Gulf Place – Designing for Waterfront Resiliency
Gulf Place, Gulf Shores’ Public Beach is a project that showcases the importance of designing for resiliency. As a coastal park, it was designed to withstand the harsh conditions of the ocean, respond to the challenges posed by large storms, reduce maintenance costs, all while providing a comfortable and enjoyable experience for visitors.
One of the key features of the design is the wide pile-supported concrete boardwalks. These boardwalks are not only durable and long-lasting, but they are also resilient to the violence of storms, providing a comfortable and safe experience for those who walk, bike, skate or use wheelchairs along the beach. The boardwalks are also designed to be low-maintenance, reducing costs and allowing the park to be more sustainable in the long term.

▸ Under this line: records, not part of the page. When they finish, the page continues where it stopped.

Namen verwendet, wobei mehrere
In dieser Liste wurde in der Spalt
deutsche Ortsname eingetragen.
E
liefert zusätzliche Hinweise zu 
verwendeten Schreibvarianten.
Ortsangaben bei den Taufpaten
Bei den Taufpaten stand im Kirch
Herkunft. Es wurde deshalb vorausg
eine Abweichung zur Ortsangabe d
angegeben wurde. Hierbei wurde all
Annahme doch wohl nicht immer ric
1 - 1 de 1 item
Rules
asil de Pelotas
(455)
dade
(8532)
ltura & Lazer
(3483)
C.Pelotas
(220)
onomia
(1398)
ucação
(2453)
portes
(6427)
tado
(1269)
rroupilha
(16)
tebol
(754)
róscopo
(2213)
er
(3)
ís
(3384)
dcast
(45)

Another important aspect of the design is the dune restoration, which not only protects coastal wildlife habitat, but also serves as a natural buffer between the street and the park. The dunes are a crucial part of the park’s design, providing a natural barrier that helps to protect against the forces of the ocean and minimize damage from storms.

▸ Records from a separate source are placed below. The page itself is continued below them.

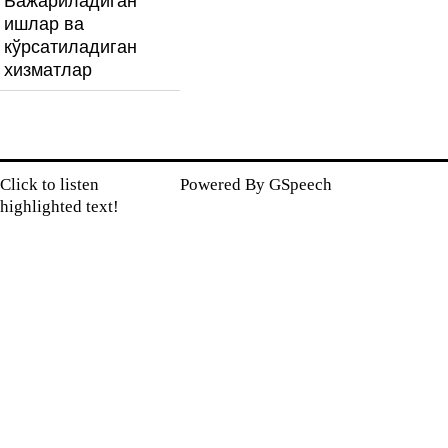
Бажариладиган
ишлар ва
кўрсатиладиган
хизматлар
Click to listen
Powered By
GSpeech
highlighted text!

The three new buildings at Gulf Place were also designed with resilience in mind. Built to fortified construction standards, they are designed to capture filtered natural light and air flow, creating a comfortable and sustainable environment for visitors. Additionally, certain features were designed to break away safely in the event of a large storm, protecting the larger elements from becoming a hazard.
The impact of a large storm on a project can be humbling, but it is also a testament to the importance of designing for resiliency. The design of Gulf Place demonstrates the value of considering the challenges posed by harsh conditions and taking proactive steps to minimize the impact of such conditions. By designing with resiliency in mind, we can create spaces that are not only beautiful and functional, but also durable and sustainable over the long term.